La journée où Curling Canada désignera ses équipes qui participeront aux JO plutôt que de voir des équipes qui auront gagné les essais olympiques se mériter un droit de passage, ce sera tout le curling qui en souffrira, et cela dans ses racines les plus profondes, du milieu de la Saskatchewan à l’Île-du-Prince-Edouard.

 

Le Canada est une suprématie en curling international parce que nous possédons un million de joueurs de curling au pays et non parce que nous remportons une médaille d’or aux Olympiques. Un million dont quelques-uns d’entre eux tenteront de jouer un de ces quatre dans un championnat provincial. Un million dont certains rêveront de participer aux Brier ou Scotties un jour. Un million dont un groupe d’élites ambitionnera de porter la feuille d’érable lors d’un championnat du monde. 

 

Le curling au Canada, c’est tout ça. C’est aussi des tournois dans tous les clubs du pays, c’est des tournois des colts, c’est des championnats provinciaux, hommes, femmes, juniors, séniors, mixtes, etc.
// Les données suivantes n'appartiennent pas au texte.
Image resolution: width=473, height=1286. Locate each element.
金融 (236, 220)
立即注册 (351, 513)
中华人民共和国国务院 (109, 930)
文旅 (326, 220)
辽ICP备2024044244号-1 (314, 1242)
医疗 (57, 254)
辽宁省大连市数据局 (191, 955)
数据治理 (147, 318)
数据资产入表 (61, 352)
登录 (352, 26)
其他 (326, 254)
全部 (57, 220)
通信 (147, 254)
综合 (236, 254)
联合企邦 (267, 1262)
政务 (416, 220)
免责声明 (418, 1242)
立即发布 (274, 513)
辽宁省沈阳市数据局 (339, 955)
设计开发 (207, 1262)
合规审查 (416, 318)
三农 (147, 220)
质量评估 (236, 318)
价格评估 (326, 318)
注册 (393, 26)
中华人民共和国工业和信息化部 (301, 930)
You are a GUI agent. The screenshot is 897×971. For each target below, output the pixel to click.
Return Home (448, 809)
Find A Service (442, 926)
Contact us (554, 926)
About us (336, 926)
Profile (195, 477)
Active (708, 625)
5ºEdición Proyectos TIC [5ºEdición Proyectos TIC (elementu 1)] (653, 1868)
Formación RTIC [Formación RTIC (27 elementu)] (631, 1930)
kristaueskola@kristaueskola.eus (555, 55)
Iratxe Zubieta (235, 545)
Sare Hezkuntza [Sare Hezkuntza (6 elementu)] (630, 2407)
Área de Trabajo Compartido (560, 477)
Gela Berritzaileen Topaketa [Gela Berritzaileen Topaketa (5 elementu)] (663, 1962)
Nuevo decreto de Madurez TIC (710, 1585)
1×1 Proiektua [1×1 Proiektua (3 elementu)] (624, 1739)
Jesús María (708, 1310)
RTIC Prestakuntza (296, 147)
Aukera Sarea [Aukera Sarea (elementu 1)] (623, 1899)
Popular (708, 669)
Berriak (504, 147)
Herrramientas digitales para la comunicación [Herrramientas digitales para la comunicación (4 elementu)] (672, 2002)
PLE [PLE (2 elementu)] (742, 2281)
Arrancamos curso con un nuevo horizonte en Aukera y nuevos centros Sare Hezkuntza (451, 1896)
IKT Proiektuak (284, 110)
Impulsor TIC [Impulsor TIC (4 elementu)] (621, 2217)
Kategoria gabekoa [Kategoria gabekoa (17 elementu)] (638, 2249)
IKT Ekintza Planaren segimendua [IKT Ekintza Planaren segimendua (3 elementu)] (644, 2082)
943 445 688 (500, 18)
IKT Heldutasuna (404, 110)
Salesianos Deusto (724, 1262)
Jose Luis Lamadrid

Le curling au Canada, c’est aussi les championnats canadiens, c’est le Brier, c’est le Scotties, c’est la Coupe Canada, ce sont les essais olympiques. Le Curling au Canada, c’est bien plus qu’une médaille d’or aux JO.

 

J’ose espérer que Curling Canada ne l’oubliera et pas et ne cédera pas aux diverses pressions des amateurs, observateurs ou même aux pressions politiques, qui l’instant de quelques jours, quelques semaines se sentent frustrés ou déçus par les derniers résultats olympiques.

 

Mais comme mentionné ci-dessus, je ne suis qu’un amateur de curling, et le seul privilège que cette situation m’octroie est celui d’avoir une opinion, qui en aucun cas, n’est plus valable que celle de mon voisin qui aime le curling tout autant que moi.

 

Alors, je laisserai donc aux autres le droit de décider de l’avenir du curling au pays. Comme amateur de curling, j’ai beaucoup d’autres préoccupations, comme celle, entre autres, de regarder jouer mon équipe favorite lors d’un des plus grands tournois de curling au monde, le Brier, qui justement commence dans quelques heures!